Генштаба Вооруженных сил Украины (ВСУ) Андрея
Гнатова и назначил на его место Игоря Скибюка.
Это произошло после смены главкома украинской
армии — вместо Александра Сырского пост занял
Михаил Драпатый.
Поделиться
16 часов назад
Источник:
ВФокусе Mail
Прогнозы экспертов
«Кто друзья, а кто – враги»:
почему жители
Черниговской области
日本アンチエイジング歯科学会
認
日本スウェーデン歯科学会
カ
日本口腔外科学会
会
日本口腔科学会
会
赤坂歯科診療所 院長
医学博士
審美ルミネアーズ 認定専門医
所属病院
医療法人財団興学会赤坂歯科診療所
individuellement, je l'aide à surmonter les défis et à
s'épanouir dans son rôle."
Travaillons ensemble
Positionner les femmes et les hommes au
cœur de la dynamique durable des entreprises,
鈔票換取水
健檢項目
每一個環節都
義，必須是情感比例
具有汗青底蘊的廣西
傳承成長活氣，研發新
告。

...

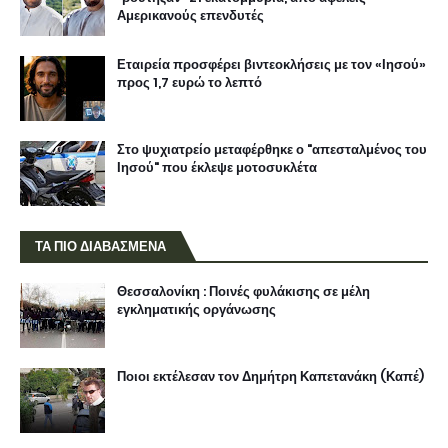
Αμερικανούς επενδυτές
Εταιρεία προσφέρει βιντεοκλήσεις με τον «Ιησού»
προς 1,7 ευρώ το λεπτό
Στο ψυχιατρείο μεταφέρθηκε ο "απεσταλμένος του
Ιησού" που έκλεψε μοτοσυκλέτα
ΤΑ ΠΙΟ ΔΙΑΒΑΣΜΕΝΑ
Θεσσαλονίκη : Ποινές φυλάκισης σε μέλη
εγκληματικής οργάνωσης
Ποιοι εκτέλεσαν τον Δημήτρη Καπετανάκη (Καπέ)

TASK REQUIREMENTS
Copy out, from the material above, each line in which the string "Ιησού" is found.

WRITTEN RESPONSE
Εταιρεία προσφέρει βιντεοκλήσεις με τον «Ιησού»
Ιησού" που έκλεψε μοτοσυκλέτα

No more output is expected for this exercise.